» EXERCISE PROMPT:
Could you work out the number of lines in the listing that include the word "yang" and reply with that figure alone?

» MATERIAL PROVIDED:
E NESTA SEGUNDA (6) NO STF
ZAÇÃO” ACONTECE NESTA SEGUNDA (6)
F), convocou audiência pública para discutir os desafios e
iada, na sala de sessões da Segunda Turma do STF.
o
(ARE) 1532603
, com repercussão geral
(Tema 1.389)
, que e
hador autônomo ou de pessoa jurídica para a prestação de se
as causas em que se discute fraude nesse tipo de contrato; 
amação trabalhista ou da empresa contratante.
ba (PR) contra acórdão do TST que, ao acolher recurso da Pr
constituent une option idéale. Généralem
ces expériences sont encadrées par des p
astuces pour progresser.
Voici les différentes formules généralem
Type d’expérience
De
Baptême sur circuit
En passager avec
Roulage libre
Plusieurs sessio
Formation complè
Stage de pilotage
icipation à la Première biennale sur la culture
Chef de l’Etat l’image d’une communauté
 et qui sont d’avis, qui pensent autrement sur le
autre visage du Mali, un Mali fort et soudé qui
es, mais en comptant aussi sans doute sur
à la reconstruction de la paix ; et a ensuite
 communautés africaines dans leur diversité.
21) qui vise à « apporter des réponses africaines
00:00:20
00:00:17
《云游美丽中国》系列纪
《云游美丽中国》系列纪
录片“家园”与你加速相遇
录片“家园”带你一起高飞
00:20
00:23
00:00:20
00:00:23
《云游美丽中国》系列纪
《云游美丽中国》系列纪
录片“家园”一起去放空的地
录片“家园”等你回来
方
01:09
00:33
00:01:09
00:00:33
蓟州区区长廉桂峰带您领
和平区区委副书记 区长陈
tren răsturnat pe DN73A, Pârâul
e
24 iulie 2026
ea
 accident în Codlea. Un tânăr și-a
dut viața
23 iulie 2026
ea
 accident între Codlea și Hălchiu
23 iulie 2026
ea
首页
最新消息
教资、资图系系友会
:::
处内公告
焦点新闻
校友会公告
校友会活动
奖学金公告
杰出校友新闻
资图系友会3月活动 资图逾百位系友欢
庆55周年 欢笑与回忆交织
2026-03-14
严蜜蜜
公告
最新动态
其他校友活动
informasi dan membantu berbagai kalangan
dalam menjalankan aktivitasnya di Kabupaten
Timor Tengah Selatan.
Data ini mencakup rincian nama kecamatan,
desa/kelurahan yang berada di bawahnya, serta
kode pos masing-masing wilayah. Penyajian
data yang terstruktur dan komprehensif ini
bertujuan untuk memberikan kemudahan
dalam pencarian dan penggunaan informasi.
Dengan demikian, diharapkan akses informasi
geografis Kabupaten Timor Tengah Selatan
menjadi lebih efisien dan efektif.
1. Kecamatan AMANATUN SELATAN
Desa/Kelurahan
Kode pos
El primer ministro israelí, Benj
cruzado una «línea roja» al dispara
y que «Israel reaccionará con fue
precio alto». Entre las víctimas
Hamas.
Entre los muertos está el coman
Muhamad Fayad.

» WRITTEN RESPONSE:
2